Deutlich bessere Klimabilanz

Die Klimabilanz des Fleischreises fällt deutlich besser aus, weil keine Tiere mehr aufgezogen und gehalten werden müssen. Hong schätzt den Treibhausgasausstoß auf 6,27 Kilogramm CO₂ pro 100 Gramm Eiweiß. Der Ausstoß von Treibhausgasen bei der Produktion von Rindfleisch sei achtmal so hoch.

Im Labor hergestelltes Fleisch »wird seit Langem als Klimalösung im Vergleich zur traditionellen Viehzucht dargestellt«, sagt Neil Stephens, Dozent für Technologie und Gesellschaft an der Universität Birmingham. Bisher falle es aber noch schwer, »in großem Maßstab und billig zu produzieren, mit geringem Energiebedarf und umweltfreundlichen Zutaten«. Der Fleischreis habe hier als Hybridprodukt möglicherweise Vorteile.

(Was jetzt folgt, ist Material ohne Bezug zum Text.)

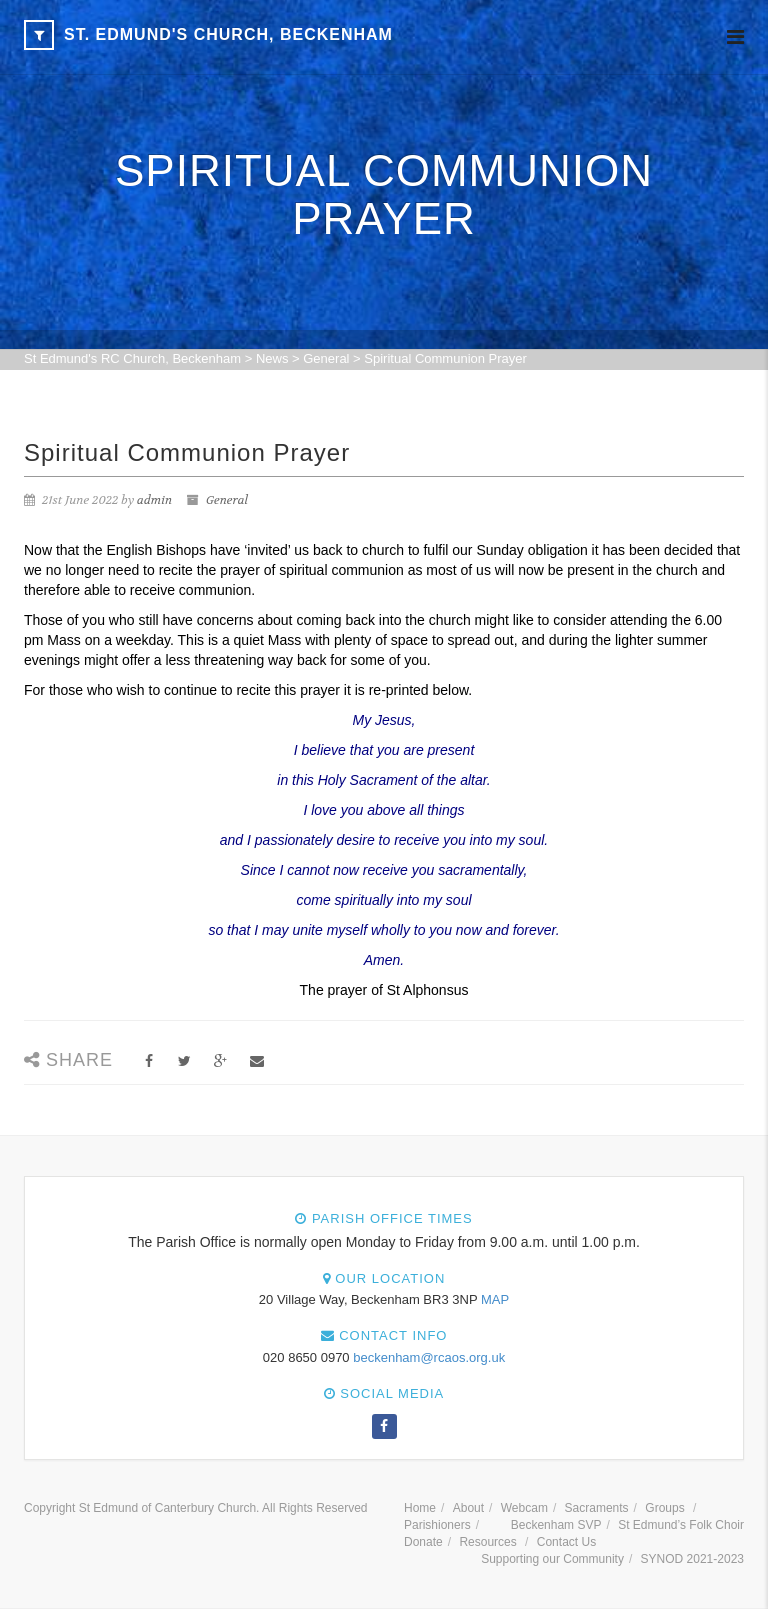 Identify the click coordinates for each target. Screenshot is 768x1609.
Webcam (524, 1508)
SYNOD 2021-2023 (692, 1559)
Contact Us (566, 1542)
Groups (664, 1508)
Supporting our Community (552, 1559)
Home (420, 1508)
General (227, 500)
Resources (487, 1542)
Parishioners (437, 1525)
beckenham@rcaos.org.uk (429, 1357)
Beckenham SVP (556, 1525)
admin (154, 500)
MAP (495, 1299)
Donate (423, 1542)
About (468, 1508)
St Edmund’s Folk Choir (681, 1525)
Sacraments (597, 1508) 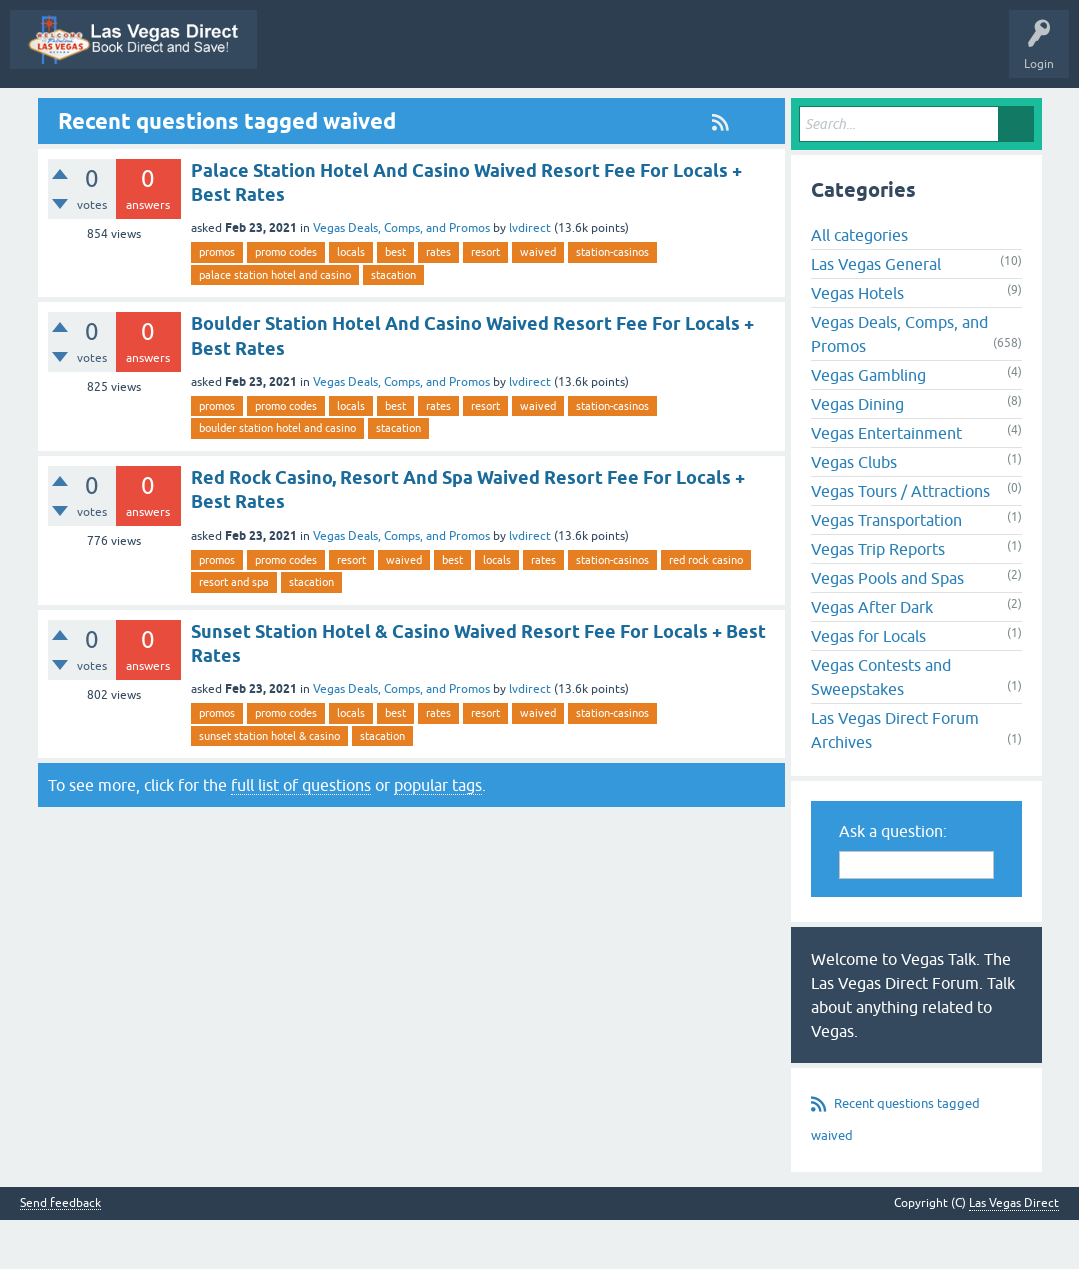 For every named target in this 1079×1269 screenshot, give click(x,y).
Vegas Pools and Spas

»Dennoch muss es seine Umweltfreundlichkeit in großem Maßstab unter Beweis stellen«, sagt Stephens weiter. »Und die Menschen müssen überzeugt werden, den Reis zu essen. Beides könnte eine Herausforderung sein.«

Viele Experten räumen Laborfleisch jedenfalls großes Potenzial ein. Die Beratungsfirma A. T. Kearney etwa rechnete bereits vor fünf Jahren damit, dass bis 2040 nur noch 40 Prozent des Fleischkonsums von konventioneller Fleischproduktion abgedeckt wird. Auch Milch, Eiklar, Gelatine und Fisch könnten künstlich hergestellt werden.